# INSTRUCTIONS TO FOLLOW
Verbatim repeat, images excluded. Give each entry again as written.

# SUPPLIED RECORDS
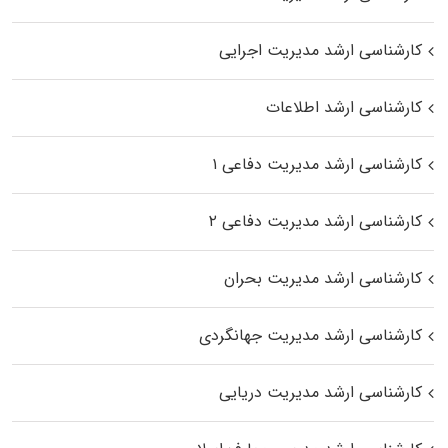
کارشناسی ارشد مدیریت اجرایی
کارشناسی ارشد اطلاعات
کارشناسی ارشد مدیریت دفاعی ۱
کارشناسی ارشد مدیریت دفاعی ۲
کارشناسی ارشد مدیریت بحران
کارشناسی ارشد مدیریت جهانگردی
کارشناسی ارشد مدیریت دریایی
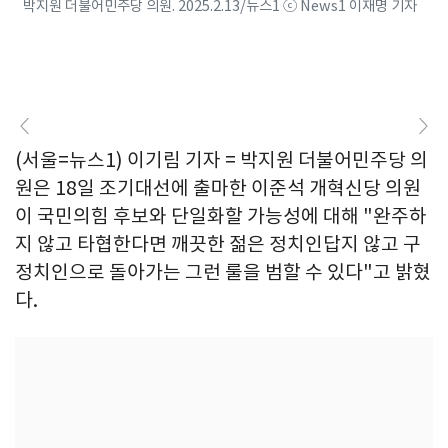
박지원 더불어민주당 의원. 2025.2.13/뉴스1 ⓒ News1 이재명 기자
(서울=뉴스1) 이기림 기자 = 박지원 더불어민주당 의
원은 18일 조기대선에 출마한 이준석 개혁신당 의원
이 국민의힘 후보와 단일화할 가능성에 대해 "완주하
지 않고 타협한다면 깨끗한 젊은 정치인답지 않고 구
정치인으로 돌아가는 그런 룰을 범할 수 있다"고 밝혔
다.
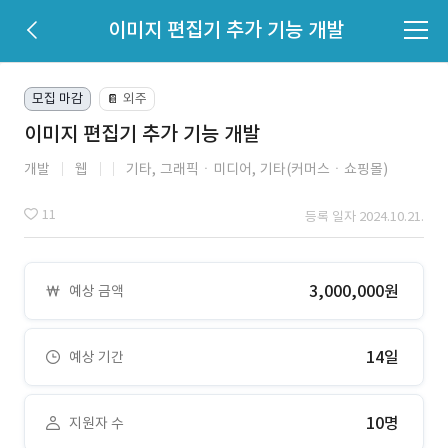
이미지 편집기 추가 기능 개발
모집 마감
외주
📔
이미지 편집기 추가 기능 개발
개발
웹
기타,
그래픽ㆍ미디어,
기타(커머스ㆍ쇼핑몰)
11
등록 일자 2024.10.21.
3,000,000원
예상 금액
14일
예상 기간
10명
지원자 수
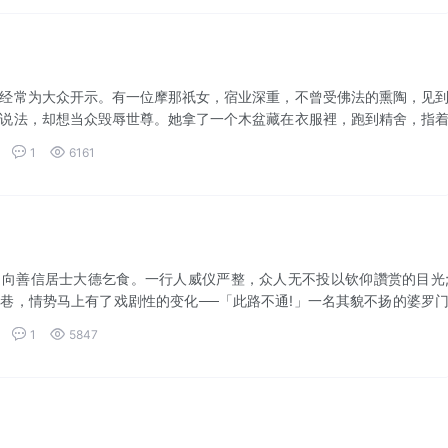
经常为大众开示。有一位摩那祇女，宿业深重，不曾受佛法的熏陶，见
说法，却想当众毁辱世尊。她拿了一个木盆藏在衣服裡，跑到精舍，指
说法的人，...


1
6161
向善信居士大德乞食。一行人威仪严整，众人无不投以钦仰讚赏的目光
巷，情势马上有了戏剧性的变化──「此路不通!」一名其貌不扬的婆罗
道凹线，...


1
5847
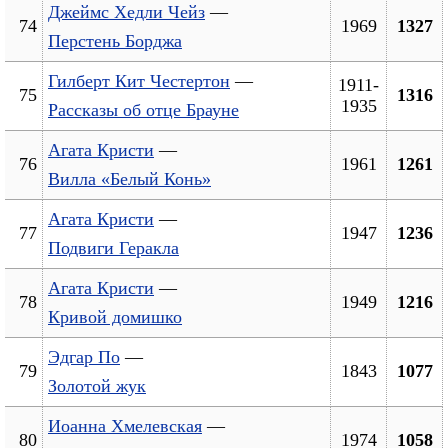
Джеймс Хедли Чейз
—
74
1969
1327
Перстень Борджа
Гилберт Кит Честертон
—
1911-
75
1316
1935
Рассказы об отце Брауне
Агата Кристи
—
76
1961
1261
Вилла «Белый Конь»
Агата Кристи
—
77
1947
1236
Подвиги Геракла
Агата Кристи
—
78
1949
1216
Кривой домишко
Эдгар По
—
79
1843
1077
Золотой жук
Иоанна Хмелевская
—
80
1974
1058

# ANSWER
کارشناسی ارشد مدیریت اجرایی
کارشناسی ارشد اطلاعات
کارشناسی ارشد مدیریت دفاعی ۱
کارشناسی ارشد مدیریت دفاعی ۲
کارشناسی ارشد مدیریت بحران
کارشناسی ارشد مدیریت جهانگردی
کارشناسی ارشد مدیریت دریایی
박지원 더불어민주당 의원. 2025.2.13/뉴스1 ⓒ News1 이재명 기자
(서울=뉴스1) 이기림 기자 = 박지원 더불어민주당 의
원은 18일 조기대선에 출마한 이준석 개혁신당 의원
이 국민의힘 후보와 단일화할 가능성에 대해 "완주하
지 않고 타협한다면 깨끗한 젊은 정치인답지 않고 구
정치인으로 돌아가는 그런 룰을 범할 수 있다"고 밝혔
다.
이미지 편집기 추가 기능 개발
모집 마감
외주
📔
이미지 편집기 추가 기능 개발
개발
웹
기타,
그래픽ㆍ미디어,
기타(커머스ㆍ쇼핑몰)
11
등록 일자 2024.10.21.
3,000,000원
예상 금액
14일
예상 기간
10명
지원자 수
经常为大众开示。有一位摩那祇女，宿业深重，不曾受佛法的熏陶，见
说法，却想当众毁辱世尊。她拿了一个木盆藏在衣服裡，跑到精舍，指
说法的人，...


1
6161
向善信居士大德乞食。一行人威仪严整，众人无不投以钦仰讚赏的目光
巷，情势马上有了戏剧性的变化──「此路不通!」一名其貌不扬的婆罗
道凹线，...


1
5847
Джеймс Хедли Чейз
—
74
1969
1327
Перстень Борджа
Гилберт Кит Честертон
—
1911-
75
1316
1935
Рассказы об отце Брауне
Агата Кристи
—
76
1961
1261
Вилла «Белый Конь»
Агата Кристи
—
77
1947
1236
Подвиги Геракла
Агата Кристи
—
78
1949
1216
Кривой домишко
Эдгар По
—
79
1843
1077
Золотой жук
Иоанна Хмелевская
—
80
1974
1058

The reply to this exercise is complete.